Basic Terms
A "File" refers to a discrete unit of content which is
recorded on physical media (a hard disk, a floppy disk).
Images, textual content, even entire databases are often
stored as files. Each file has a name ("filename") which
must be unique within its context (i.e. its "path" -- see
below). A filename typically includes a three or four
character "suffix" or "extension" which describes the type
of file (examples: .gif for GIF images, .html for text
marked up in HTML format.) Valid file (and directory) names
are composed of the letters a-z (upper or lower case) and
the numbers 0 through 9 in any combination. It is also
acceptable to use dashes (-) or underscore (_) characters
in filenames. It is not acceptable for filenames to contain
spaces or slashes (slashes are reserved to identify
directories within a "path" -- see below.)
Sample Filenames:
- index.html
- figure1.gif
- etd.pdf
- process.mov
A "Directory" is an organizational structure, a
container for files and other directories. A file that is
stored in a directory is completely distinct from any files
that are stored in other directories, whether or not the
files have the same name. Directory naming conventions are
identical to file naming conventions, except that directory
names do not usually include extensions.
A "Path" is a combination of slashes and directory names
that can be used to identify the specific location of a
file. A fully qualified path begins with a top-level (or
"root") directory, typically referred to with a single
slash (we will use / for all of our examples, as we are
dealing with UNIX filesystems). Within a path, we can refer
to any subdirectory using its position relative to the root
directory (examples: /theses, /theses/available,
/theses/submitted). We use genealogical terms to describe
the relationships between directories. In the previous
examples, the /theses directory would be considered a child
of the root directory. The /theses/available and
/theses/submitted directories would be considered children
of the /theses directory, and could also be referred to as
siblings of each other (i.e. /theses/available is a sibling
of /theses/submitted). The /theses directory would be
considered the parent of the /theses/available directory,
and the / directory would be considered a parent of the
/theses directory.
The path and filename are two critical components of
every URL, even if they are implied rather than explicitly
specified (as in the case of index.html files -- see
below). When choosing a name for a file or directory, you
want to be sure the final URL will be descriptive, without
being overly wordy or redundant. The following sections
give some guidelines for naming files and directories.

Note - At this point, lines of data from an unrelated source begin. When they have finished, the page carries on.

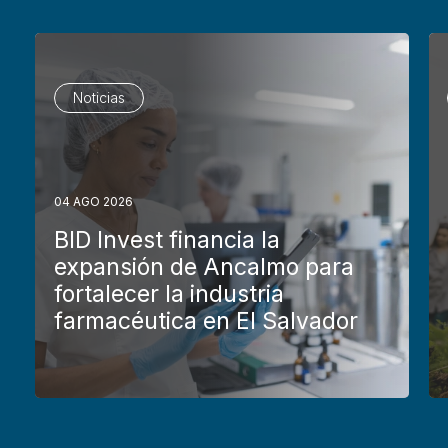
Noticias
04 AGO 2026
BID Invest financia la
expansión de Ancalmo para
fortalecer la industria
farmacéutica en El Salvador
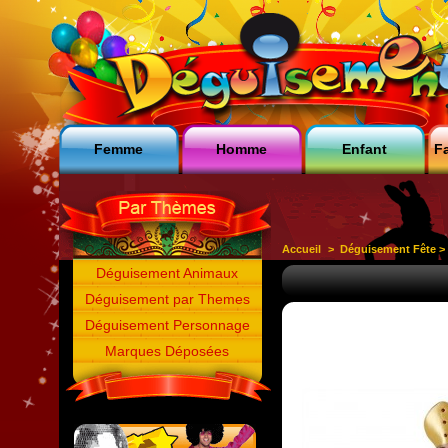
Femme
Homme
Enfant
Fa
Accueil
>
Déguisement Fête
Déguisement Animaux
Déguisement par Themes
Déguisement Personnage
Marques Déposées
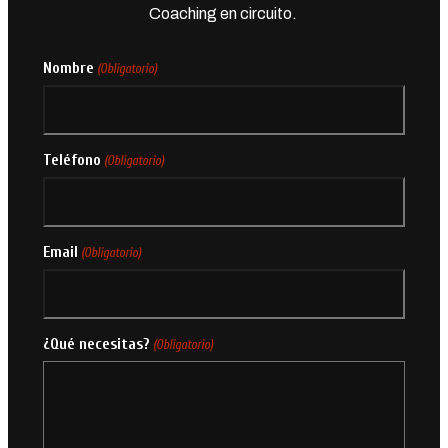
Coaching en circuito.
Nombre
(Obligatorio)
Teléfono
(Obligatorio)
Email
(Obligatorio)
¿Qué necesitas?
(Obligatorio)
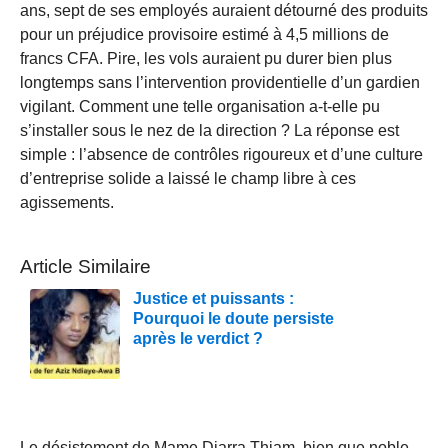
ans, sept de ses employés auraient détourné des produits
pour un préjudice provisoire estimé à 4,5 millions de
francs CFA. Pire, les vols auraient pu durer bien plus
longtemps sans l’intervention providentielle d’un gardien
vigilant. Comment une telle organisation a-t-elle pu
s’installer sous le nez de la direction ? La réponse est
simple : l’absence de contrôles rigoureux et d’une culture
d’entreprise solide a laissé le champ libre à ces
agissements.
Article Similaire
Justice et puissants :
Pourquoi le doute persiste
après le verdict ?
Le désistement de Mame Diarra Thiam, bien que noble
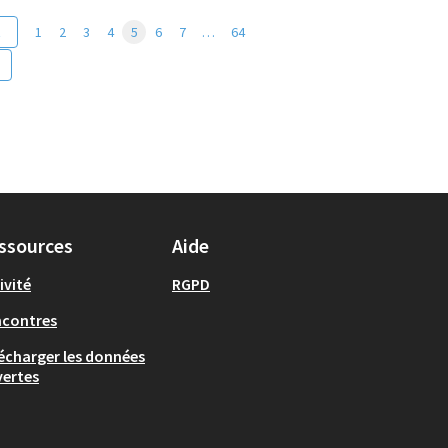
t
1
2
3
4
5
6
7
…
64
ssources
Aide
ivité
RGPD
ncontres
écharger les données
ertes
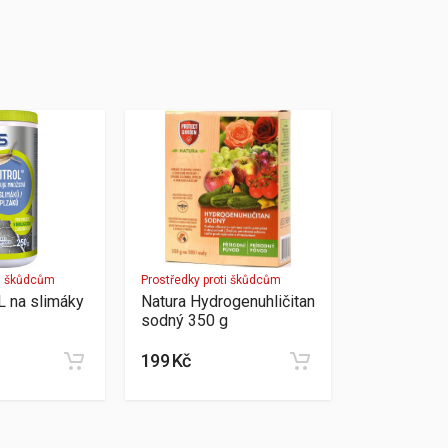
ti škůdcům
Prostředky proti škůdcům
 na slimáky
Natura Hydrogenuhličitan
sodný 350 g
199 Kč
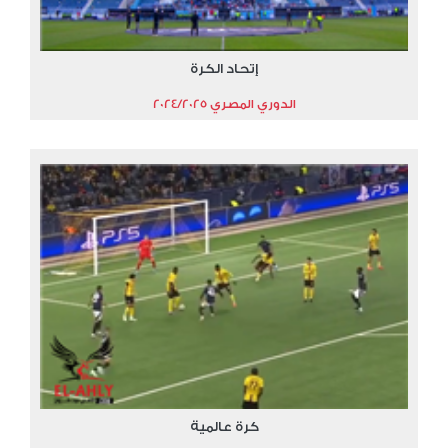
إتحاد الكرة
الدوري المصري 2024/2025
كرة عالمية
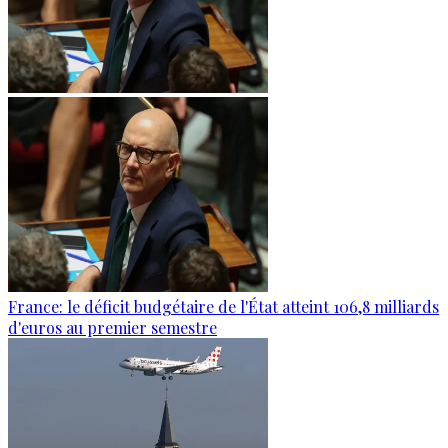
France: le déficit budgétaire de l'État atteint 106,8 milliards
d'euros au premier semestre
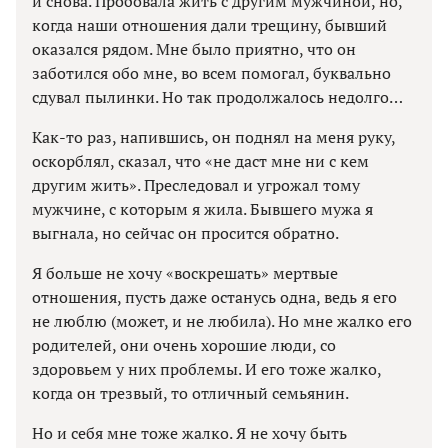
и снова. Пробовала жить с другим мужчиной, но,
когда наши отношения дали трещину, бывший
оказался рядом. Мне было приятно, что он
заботился обо мне, во всем помогал, буквально
сдувал пылинки. Но так продолжалось недолго…
Как-то раз, напившись, он поднял на меня руку,
оскорблял, сказал, что «не даст мне ни с кем
другим жить». Преследовал и угрожал тому
мужчине, с которым я жила. Бывшего мужа я
выгнала, но сейчас он просится обратно.
Я больше не хочу «воскрешать» мертвые
отношения, пусть даже останусь одна, ведь я его
не люблю (может, и не любила). Но мне жалко его
родителей, они очень хорошие люди, со
здоровьем у них проблемы. И его тоже жалко,
когда он трезвый, то отличный семьянин.
Но и себя мне тоже жалко. Я не хочу быть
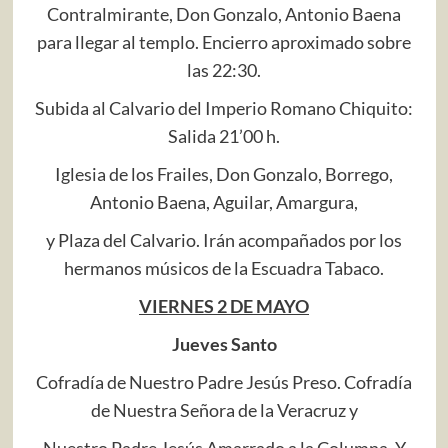
Contralmirante, Don Gonzalo, Antonio Baena
para llegar al templo. Encierro aproximado sobre
las 22:30.
Subida al Calvario del Imperio Romano Chiquito:
Salida 21’00 h.
Iglesia de los Frailes, Don Gonzalo, Borrego,
Antonio Baena, Aguilar, Amargura,
y Plaza del Calvario. Irán acompañados por los
hermanos músicos de la Escuadra Tabaco.
VIERNES 2 DE MAYO
Jueves Santo
Cofradía de Nuestro Padre Jesús Preso. Cofradía
de Nuestra Señora de la Veracruz y
Nuestro Padre Jesús Amarrado a la Columna. Y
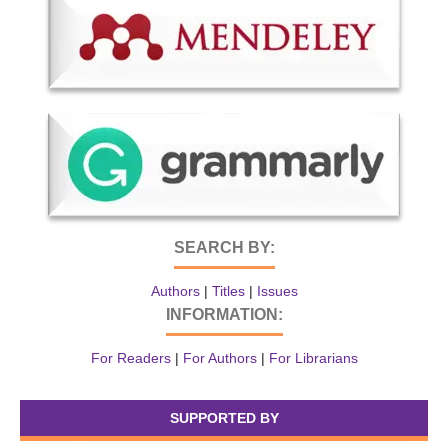
SEARCH BY:
Authors
|
Titles
|
Issues
INFORMATION:
For Readers
|
For Authors
|
For Librarians
SUPPORTED BY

Tip 1: Avoid inserting redundant information in the name
of each subdirectory and file.
Bad File + Directory Name:
/ejournals/JTE/jte-v11n2/jte-v11n2-miscellany.html
Better File + Directory Name:
/ejournals/JTE/v11n2/miscellany.html
In the first example above, we've added 14 extra
characters of useless information to the path and filename,
which will be reflected in the URL users see and may even
have to type into their browser. In short: we're not going
to put issues of any journal but the JTE in the directory
/ejournals/JTE, so we can simply call the directory
/ejournals/JTE/v11n2. We're not going to put articles that
aren't a part of volume 11, number 2 in the directory
/ejournals/JTE/v11n2, so we can simply name the file
miscellany.html. So the better path and filename would be
/ejournals/JTE/v11n2/miscellany.html.
Tip 2: Avoid overly general file and directory
names.
Bad File + Directory Name:
/site1/section1/file1.html
Better File + Directory Name:
/exhibits/spring2001/synopsis.html
The first file and directory name given above gives us
no hints as to the larger context for the page we're
looking at. A simple, descriptive name that hints at the
subject, time period, or broad category of materials we're
dealing with is a great help for the next person who has to
update and/or rearrange the files you work on.
Tip 3: Avoid overly terse file and directory names.
Bad File + Directory Name:
/arch/blhist/timln/syn.html
Better File + Directory Name:
/archives/black_history/timeline/synopsis.html
It used to be the case that file and directory names
could only be 8 characters long. This is no longer the
case, and names that are composed of full english words are
easier to remember than odd abbreviations or even
acronyms.
Tip 4: Avoid overly complex capitalization.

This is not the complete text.